EFFECTS OF MYOSIN KINASE INHIBITING PEPTIDE ON CONTRACTILITY AND LC(20) PHOSPHORYLATION IN SKINNED SMOOTH-MUSCLE

A peptide inhibitor, myosin kinase inhibitor (MKI), of myosin light chain kinase (MLCK) was tested for its effects on contractility and myosin light chain phosphorylation in Triton X-100 skinned guinea pig taenia coli. MKI is based on the amino acid sequence of the myosin light chain (residues 11-19 LC20) and is a competitive inhibitor [inhibitory constant (K(i)) congruent-to 10-mu-M] of purified MLCK with respect to myosin light chains (LC20).
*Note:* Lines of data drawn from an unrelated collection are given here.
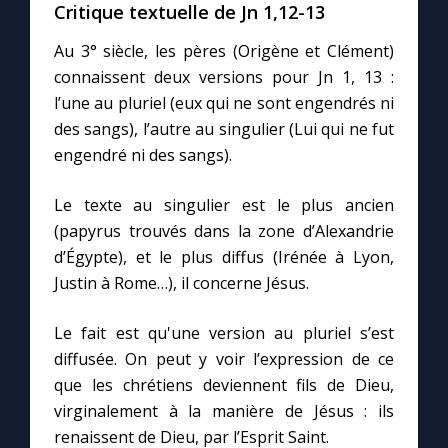
Chapelet pour le monde
Critique textuelle de Jn 1,12-13
Au 3° siècle, les pères (Origène et Clément)
Contact
connaissent deux versions pour Jn 1, 13 :
l’une au pluriel (eux qui ne sont engendrés ni
Faire un don
des sangs), l’autre au singulier (Lui qui ne fut
engendré ni des sangs).
Marie de Nazareth
Le texte au singulier est le plus ancien
(papyrus trouvés dans la zone d’Alexandrie
d’Égypte), et le plus diffus (Irénée à Lyon,
Justin à Rome…), il concerne Jésus.
Le fait est qu'une version au pluriel s’est
diffusée. On peut y voir l’expression de ce
que les chrétiens deviennent fils de Dieu,
virginalement à la manière de Jésus : ils
renaissent de Dieu, par l’Esprit Saint.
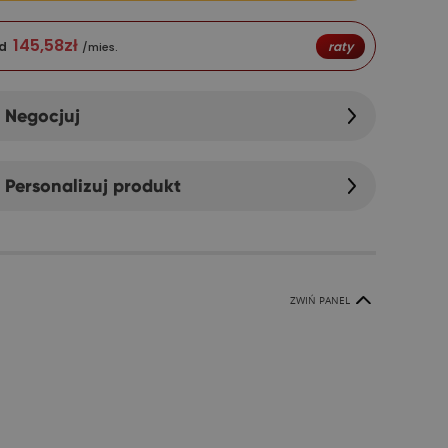
145,58
zł
d
raty
/mies.
Negocjuj
Personalizuj produkt
ZWIŃ PANEL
MKI inhibited unloaded shortening velocity (V(us)) and the calcium-sensitive ATPase activity of the skinned fibers but had no significant effect on steady-state isometric force or myosin light chain phosphorylation, as measured by IEF-polyacrylamide gel electrophoresis analysis. MKI had no significant effect on V(us) of thiophosphorylated fibers in the absence of calcium. MKI inhibited MLCK activity in protein extracts from taenia coli, as measured by radioactive phosphate incorporation into LC20. Surprisingly, MKI also inhibited the phosphatase activity of these same extracts. This peptide slowed the rate and extent of relaxation of calcium-contracted fibers and elicited a contraction in relaxed fibers. These results are consistent with the hypothesis that MKI may be a phosphatase inhibitor as well as an inhibitor of MLCK. Our data further suggest that the rate of phosphorylation-dephosphorylation turnover may be important in regulating V(us) in smooth muscle.